EXERCISE BRIEF
Transcribe word for word the lines below from the line with "l’indépendance bancaire helvétique" through the line with "Célia Kahouadji, Lionel", ends included.

INPUT MATERIAL
--- START ---

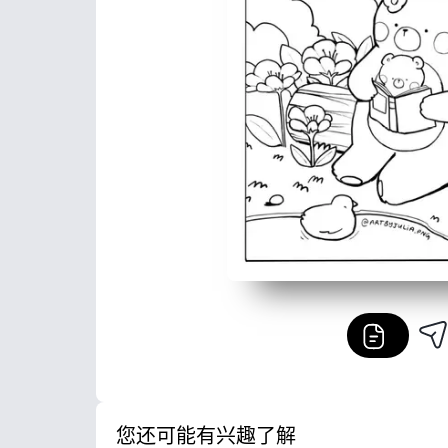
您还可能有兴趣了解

--- END ---
--- START ---

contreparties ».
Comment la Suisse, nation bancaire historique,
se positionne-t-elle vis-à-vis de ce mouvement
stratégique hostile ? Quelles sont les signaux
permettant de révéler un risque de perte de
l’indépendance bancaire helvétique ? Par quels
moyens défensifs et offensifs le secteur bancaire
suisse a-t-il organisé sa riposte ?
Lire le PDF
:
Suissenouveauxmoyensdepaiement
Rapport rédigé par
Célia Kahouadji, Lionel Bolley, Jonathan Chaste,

--- END ---

RESPONSE TO THIS EXERCISE
l’indépendance bancaire helvétique ? Par quels
moyens défensifs et offensifs le secteur bancaire
suisse a-t-il organisé sa riposte ?
Lire le PDF
:
Suissenouveauxmoyensdepaiement
Rapport rédigé par
Célia Kahouadji, Lionel Bolley, Jonathan Chaste,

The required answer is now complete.